- **Assignment**
Exactly and only the lines below from the one containing "Montmartre operation with" down to the one containing "There will undoubtedly" are wanted, both included; please exclude every picture.

- - -

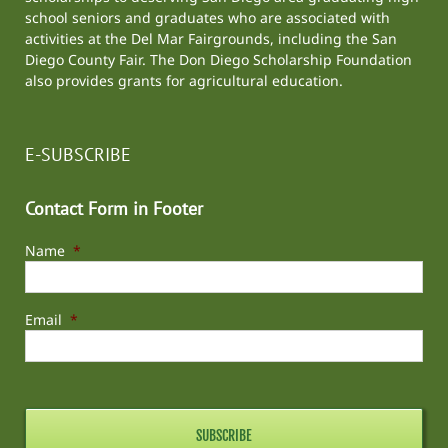
school seniors and graduates who are associated with
activities at the
Del Mar Fairgrounds
, including the
San
Diego County Fair
. The Don Diego Scholarship Foundation
also provides grants for agricultural education.
E-SUBSCRIBE
Contact Form in Footer
Name
*
Email
*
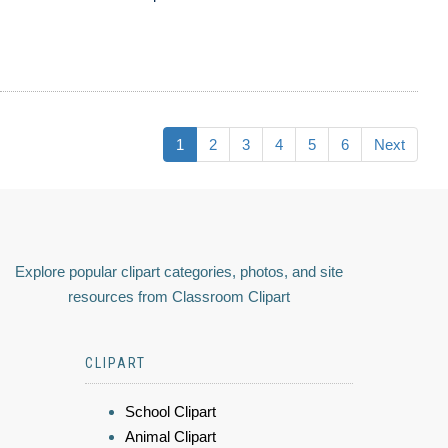
1
2
3
4
5
6
Next
Explore popular clipart categories, photos, and site
resources from Classroom Clipart
CLIPART
School Clipart
Animal Clipart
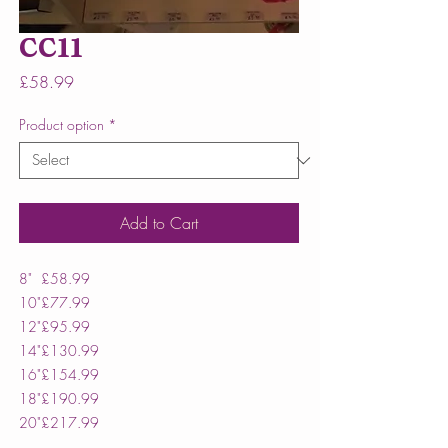
CC11
Price
£58.99
Product option
*
Add to Cart
8"
£58.99
10"
£77.99
12"
£95.99
14"
£130.99
16"
£154.99
18"
£190.99
20"
£217.99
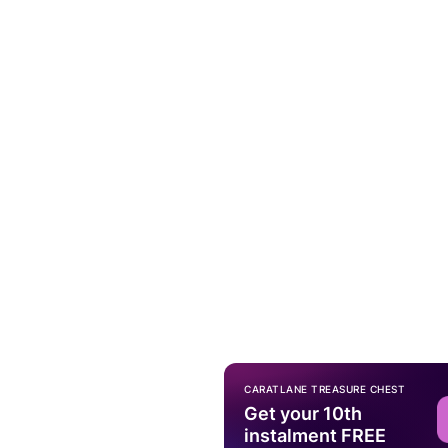
CARATLANE TREASURE CHEST
Get your 10th
instalment FREE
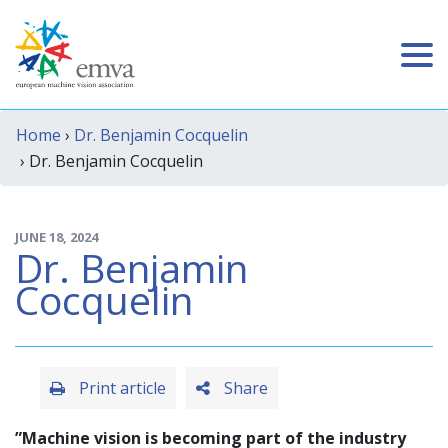
Home
›
Dr. Benjamin Cocquelin
› Dr. Benjamin Cocquelin
JUNE 18, 2024
Dr. Benjamin
Cocquelin
Print article
Share
”Machine vision is becoming part of the industry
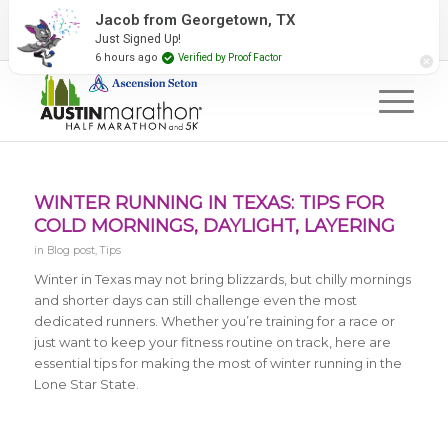
2027 Event Partners
Newsletter
Contact Us
Jacob from Georgetown, TX
Just Signed Up!
#RunAustin
6 hours ago
Verified by Proof Factor
WINTER RUNNING IN TEXAS: TIPS FOR
COLD MORNINGS, DAYLIGHT, LAYERING
in
Blog post
,
Tips
Winter in Texas may not bring blizzards, but chilly mornings
and shorter days can still challenge even the most
dedicated runners. Whether you’re training for a race or
just want to keep your fitness routine on track, here are
essential tips for making the most of winter running in the
Lone Star State.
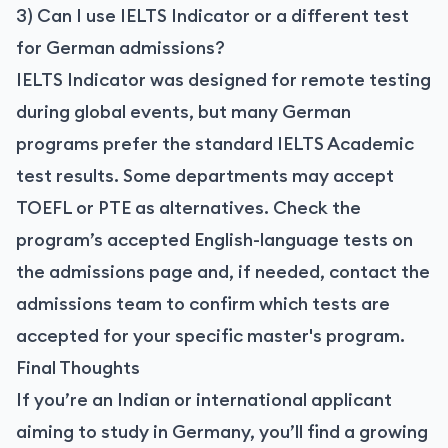
3) Can I use IELTS Indicator or a different test
for German admissions?
IELTS Indicator was designed for remote testing
during global events, but many German
programs prefer the standard IELTS Academic
test results. Some departments may accept
TOEFL or PTE as alternatives. Check the
program’s accepted English-language tests on
the admissions page and, if needed, contact the
admissions team to confirm which tests are
accepted for your specific master's program.
Final Thoughts
If you’re an Indian or international applicant
aiming to study in Germany, you’ll find a growing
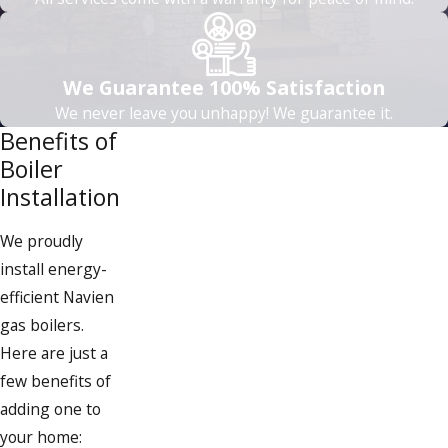
We’re partnering with Mass Save® to
help homeowners earn valuable
whole-home or partial-home rebates
We Guarantee 100% Satisfaction
for up to $8,500 (2026 whole-home
We never leave you unhappy! We guarantee it.
rebate cap, effective Jan 1, 2026) on
Benefits of
eligible Mitsubishi Heat Pumps. Terms
Boiler
and Conditions apply.
Installation
We proudly
install energy-
efficient Navien
gas boilers.
Here are just a
few benefits of
adding one to
your home:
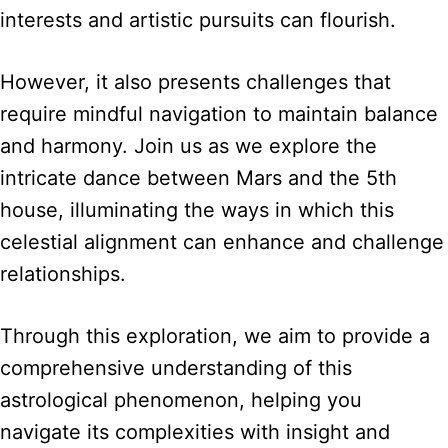
interests and artistic pursuits can flourish.
However, it also presents challenges that
require mindful navigation to maintain balance
and harmony. Join us as we explore the
intricate dance between Mars and the 5th
house, illuminating the ways in which this
celestial alignment can enhance and challenge
relationships.
Through this exploration, we aim to provide a
comprehensive understanding of this
astrological phenomenon, helping you
navigate its complexities with insight and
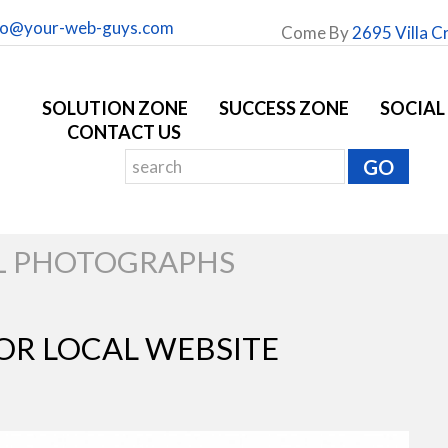
fo@your-web-guys.com
Come By
2695 Villa C
SOLUTION ZONE
SUCCESS ZONE
SOCIAL
CONTACT US
L PHOTOGRAPHS
OR LOCAL WEBSITE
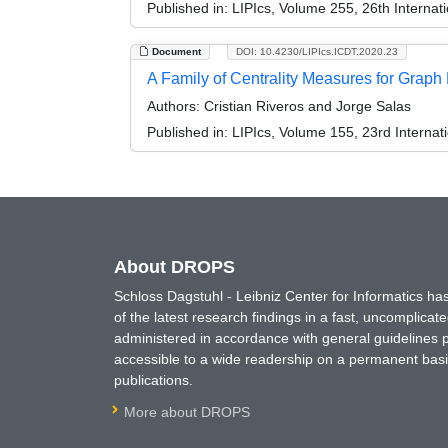
Published in:
LIPIcs, Volume 255, 26th Interna
Document
DOI: 10.4230/LIPIcs.ICDT.2020.23
A Family of Centrality Measures for Grap
Authors:
Cristian Riveros and Jorge Salas
Published in:
LIPIcs, Volume 155, 23rd Interna
About DROPS
Schloss Dagstuhl - Leibniz Center for Informatics 
of the latest research findings in a fast, uncomplica
administered in accordance with general guidelines pe
accessible to a wide readership on a permanent basis
publications.
More about DROPS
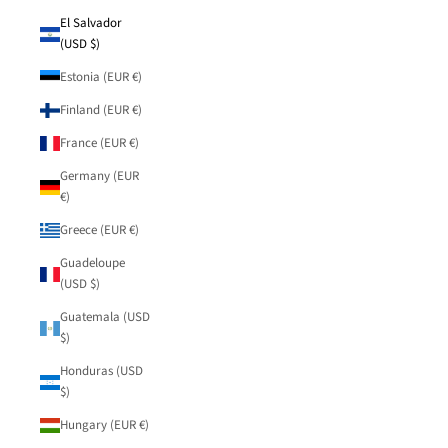
El Salvador
(USD $)
Estonia (EUR €)
Finland (EUR €)
France (EUR €)
Germany (EUR
€)
Greece (EUR €)
Guadeloupe
(USD $)
Guatemala (USD
$)
Honduras (USD
$)
Hungary (EUR €)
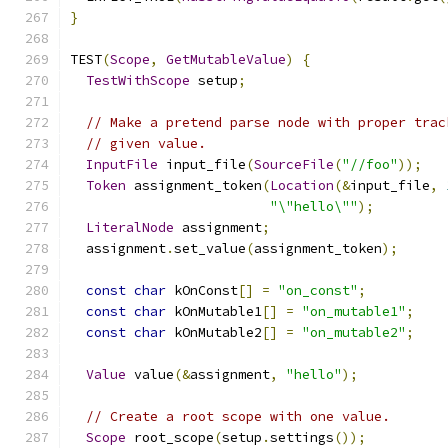
}
TEST
(
Scope
,
GetMutableValue
)
{
TestWithScope
 setup
;
// Make a pretend parse node with proper trac
// given value.
InputFile
 input_file
(
SourceFile
(
"//foo"
));
Token
 assignment_token
(
Location
(&
input_file
,
"\"hello\""
);
LiteralNode
 assignment
;
  assignment
.
set_value
(
assignment_token
);
const
char
 kOnConst
[]
=
"on_const"
;
const
char
 kOnMutable1
[]
=
"on_mutable1"
;
const
char
 kOnMutable2
[]
=
"on_mutable2"
;
Value
 value
(&
assignment
,
"hello"
);
// Create a root scope with one value.
Scope
 root_scope
(
setup
.
settings
());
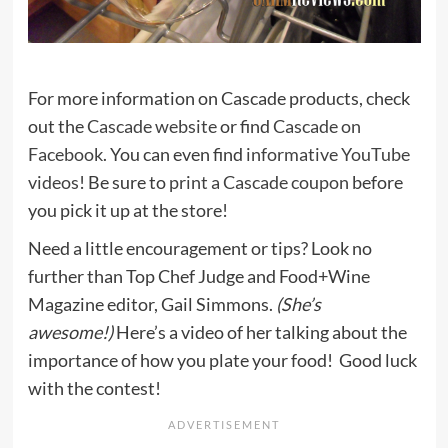
For more information on Cascade products, check
out the
Cascade website
or find
Cascade on
Facebook
. You can even find
informative YouTube
videos
! Be sure to
print a Cascade coupon
before
you pick it up at the store!
Need a little encouragement or tips? Look no
further than Top Chef Judge and Food+Wine
Magazine editor, Gail Simmons.
(She’s
awesome!)
Here’s a video of her talking about the
importance of how you plate your food! Good luck
with the contest!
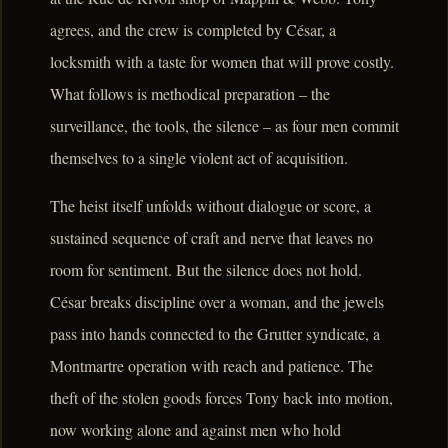
agrees, and the crew is completed by César, a
locksmith with a taste for women that will prove costly.
What follows is methodical preparation – the
surveillance, the tools, the silence – as four men commit
themselves to a single violent act of acquisition.
The heist itself unfolds without dialogue or score, a
sustained sequence of craft and nerve that leaves no
room for sentiment. But the silence does not hold.
César breaks discipline over a woman, and the jewels
pass into hands connected to the Grutter syndicate, a
Montmartre operation with reach and patience. The
theft of the stolen goods forces Tony back into motion,
now working alone and against men who hold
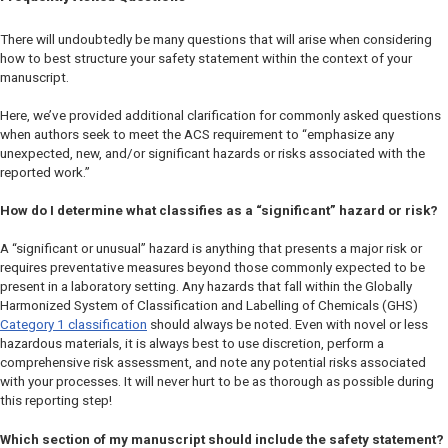
There will undoubtedly be many questions that will arise when considering
how to best structure your safety statement within the context of your
manuscript.
Here, we’ve provided additional clarification for commonly asked questions
when authors seek to meet the ACS requirement to “emphasize any
unexpected, new, and/or significant hazards or risks associated with the
reported work.”
How do I determine what classifies as a “significant” hazard or risk?
A “significant or unusual” hazard is anything that presents a major risk or
requires preventative measures beyond those commonly expected to be
present in a laboratory setting. Any hazards that fall within the Globally
Harmonized System of Classification and Labelling of Chemicals (GHS)
Category 1 classification
should always be noted. Even with novel or less
hazardous materials, it is always best to use discretion, perform a
comprehensive risk assessment, and note any potential risks associated
with your processes. It will never hurt to be as thorough as possible during
this reporting step!
Which section of my manuscript should include the safety statement?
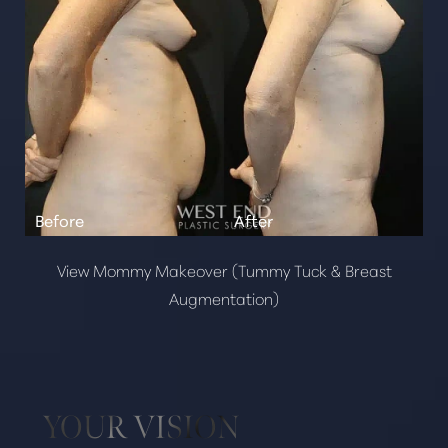
View Mommy Makeover (Tummy Tuck & Breast
Augmentation)
YOUR VISION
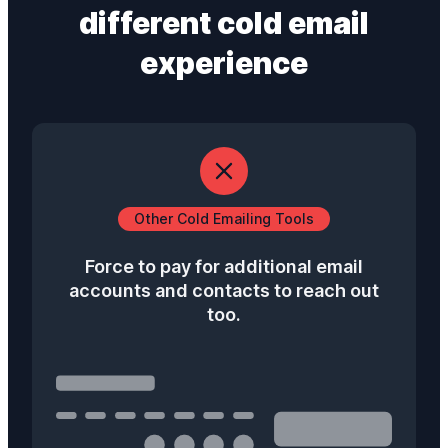
different
cold email
experience
Other Cold Emailing Tools
Force to pay for additional email
accounts and contacts to reach out
too.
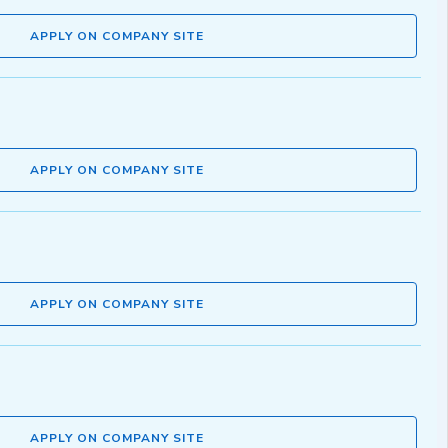
APPLY ON COMPANY SITE
APPLY ON COMPANY SITE
APPLY ON COMPANY SITE
APPLY ON COMPANY SITE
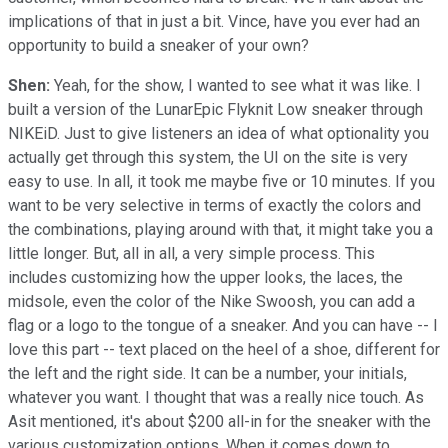
implications of that in just a bit. Vince, have you ever had an
opportunity to build a sneaker of your own?
Shen:
Yeah, for the show, I wanted to see what it was like. I
built a version of the LunarEpic Flyknit Low sneaker through
NIKEiD. Just to give listeners an idea of what optionality you
actually get through this system, the UI on the site is very
easy to use. In all, it took me maybe five or 10 minutes. If you
want to be very selective in terms of exactly the colors and
the combinations, playing around with that, it might take you a
little longer. But, all in all, a very simple process. This
includes customizing how the upper looks, the laces, the
midsole, even the color of the Nike Swoosh, you can add a
flag or a logo to the tongue of a sneaker. And you can have -- I
love this part -- text placed on the heel of a shoe, different for
the left and the right side. It can be a number, your initials,
whatever you want. I thought that was a really nice touch. As
Asit mentioned, it's about $200 all-in for the sneaker with the
various customization options. When it comes down to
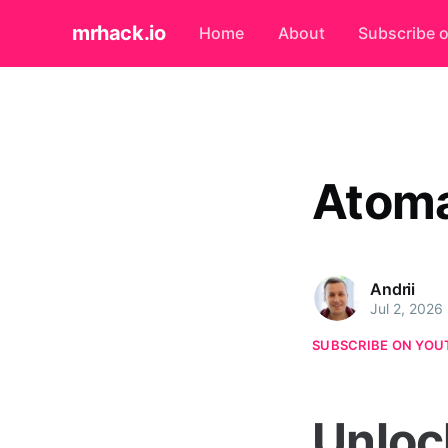
mrhack.io
Home
About
Subscribe 
Atom
Andrii
Jul 2, 2026
SUBSCRIBE ON YOU
Unloc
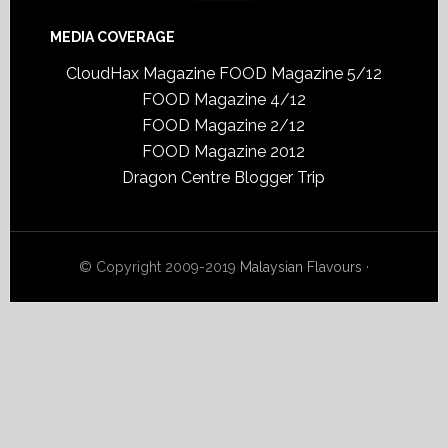
MEDIA COVERAGE
CloudHax Magazine
FOOD Magazine 5/12
FOOD Magazine 4/12
FOOD Magazine 2/12
FOOD Magazine 2012
Dragon Centre Blogger Trip
© Copyright 2009-2019
Malaysian Flavours
·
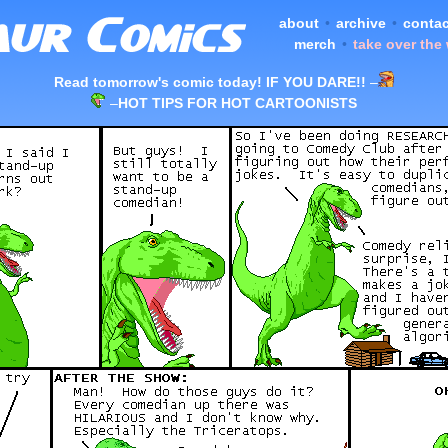
about
•
archive
•
contac
merch
•
take over the
Read tomorrow's comic today! IF YOU DARE!!
–
–
HOT TIPS FOR HOT CARTOONISTS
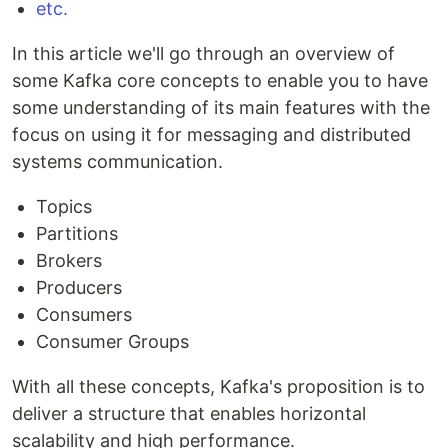
etc.
In this article we'll go through an overview of
some Kafka core concepts to enable you to have
some understanding of its main features with the
focus on using it for messaging and distributed
systems communication.
Topics
Partitions
Brokers
Producers
Consumers
Consumer Groups
With all these concepts, Kafka's proposition is to
deliver a structure that enables horizontal
scalability and high performance.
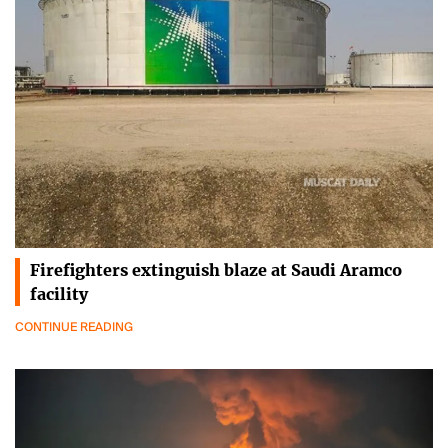
Firefighters extinguish blaze at Saudi Aramco
facility
CONTINUE READING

- - -

- **Task response**
Montmartre operation with reach and patience. The
theft of the stolen goods forces Tony back into motion,
now working alone and against men who hold
There will undoubtedly be many questions that will arise when considering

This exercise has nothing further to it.